Chicago is built through the violent dispossession of Anishinaabe peoples, lifeways and sovereignties. We use the rather ill-fitting term “Native sovereignty” to refer to distinct political and legal orders, including, but not limited to, over 562 current tribal governments in the territories occupied by the United States. However, intellectual and political traditions of Indigenous nations disrupt European definitions of sovereignty and define political life well beyond the nation state and the tribal government form.  Drawing from Anishinaabe political thought, Potawatomi philosopher Kyle Powys Whyte suggests the term “collective continuance” as an expression of Anishinaabe sovereignties and legal orders, which emerge through systematized relationships of reciprocity between human, nonhuman and more-than-human systems. 

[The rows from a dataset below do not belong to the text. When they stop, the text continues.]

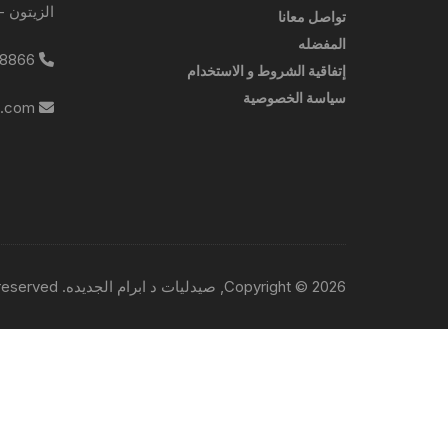
الزيتون -
تواصل معانا
المفضله
0227788866
إتفاقية الشروط و الاستخدام
سياسة الخصوصية
info@ebrampharmacies.com
Copyright © 2026, صيدليات د ابرام الجديده. All rights reserved.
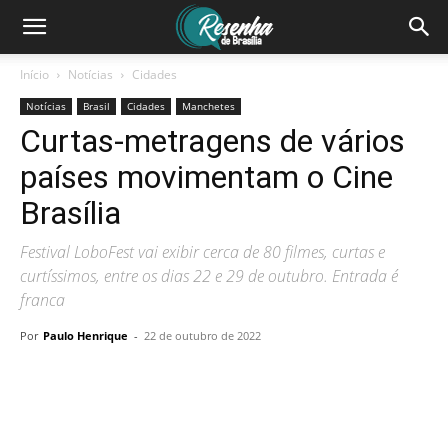
Início
Notícias
Cidades
Notícias
Brasil
Cidades
Manchetes
Curtas-metragens de vários
países movimentam o Cine
Brasília
Festival LoboFest vai exibir cerca de 80 filmes, curtas e
curtíssimos, entre os dias 22 e 29 de outubro. Entrada é
franca
Por
Paulo Henrique
-
22 de outubro de 2022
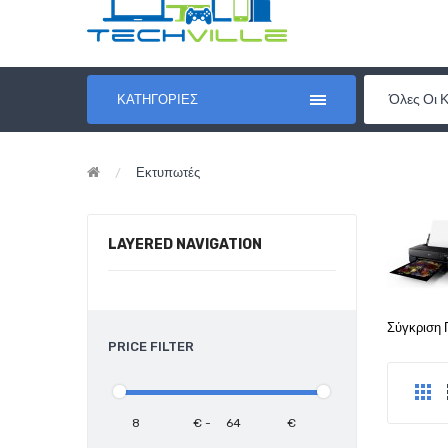
Όλες Οι 
ΚΑΤΗΓΟΡΊΕΣ
Εκτυπωτές
LAYERED NAVIGATION
Σύγκριση 
PRICE FILTER
€
-
€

Despite the violence of Indian removal, hydraulic engineering and the dismemberment of entire ecosystems, these reciprocities endure in the land. Anishinaabe Akig. You are on Anishinaabe land.

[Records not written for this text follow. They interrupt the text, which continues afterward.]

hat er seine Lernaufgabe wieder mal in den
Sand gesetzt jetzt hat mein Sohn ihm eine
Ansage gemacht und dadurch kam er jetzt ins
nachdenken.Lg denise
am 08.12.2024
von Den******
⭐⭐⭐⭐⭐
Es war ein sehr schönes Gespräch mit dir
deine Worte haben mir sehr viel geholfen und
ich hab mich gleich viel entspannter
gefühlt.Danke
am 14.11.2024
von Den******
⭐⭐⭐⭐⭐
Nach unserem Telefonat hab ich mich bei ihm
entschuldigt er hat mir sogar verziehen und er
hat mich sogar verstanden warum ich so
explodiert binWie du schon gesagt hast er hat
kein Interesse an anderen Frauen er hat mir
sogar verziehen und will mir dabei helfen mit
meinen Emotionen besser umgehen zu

The violent exertion of settler political authority over and against Native land has come to be called Chicago. It  is perpetuated through ongoing violations against the Council of the Three Fires: the Ojibwe, Odawa, and Potawatomi nations as well as the Miami, Ho-Chunk, Menominee, Sac and Fox nations.  It requires ongoing violations against other-than-human and more-than-human entities, and a violent transformation of the land itself. 

About this website

The title of this website is an homage to the analysis of Ojibwa historian Jean O’Brian who demonstrates how settler society attempts to “write Indians out of existence” through processes she called firsting, lasting and replacing. Firsting refers to settlers imagining themselves inaugurating a New world out of an empty place -- through discovery, first arrival and so on. Lasting refers to the ways Native peoples can only be seen in their supposed disappearance. And  "replacing" refers to ways settler society refashions itself as native to place.

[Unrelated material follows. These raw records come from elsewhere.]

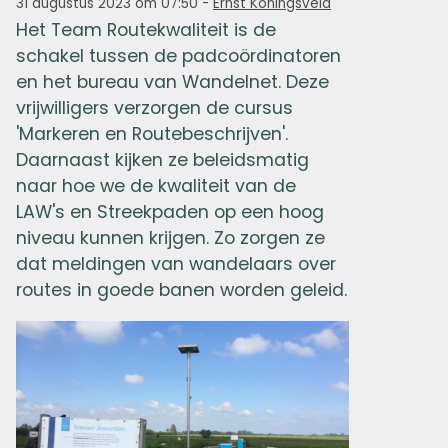
31 augustus 2023 om 07:50
-
Ernst Koningsveld
Het Team Routekwaliteit is de
schakel tussen de padcoördinatoren
en het bureau van Wandelnet. Deze
vrijwilligers verzorgen de cursus
'Markeren en Routebeschrijven'.
Daarnaast kijken ze beleidsmatig
naar hoe we de kwaliteit van de
LAW's en Streekpaden op een hoog
niveau kunnen krijgen. Zo zorgen ze
dat meldingen van wandelaars over
routes in goede banen worden geleid.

This website focuses on Chicago as a territory of ongoing Indigenous dispossession and contestation. We are interested in mapping the triumphant celebrations of genocide and settler invasion through the city's monuments, architecture, urban panning and public art. We want to probe more subtle modalities of Indigenous erasure and settler denial such as inclusion, multiculturalism, creative placemaking and ecosystems governance. We want to disrupt the ways “land acknowledgement” has become a spectacle for propping up the legitimacy of settler institutions while eschewing questions of accountability and restitution. Instead, we insist on a politics of perpetual acknowledgement oriented towards the restitution of Native lands and the reconstitution of Native sovereignties beyond the structures of settler colonialism. 

This website brings together contributions about, against and beyond settler placemaking.  

What's Next

We seek to unmask and unpack the ongoing violence of settler colonialism. We seek to support and uplift the knowledges and practices that continue to assert Chicago as a Native place.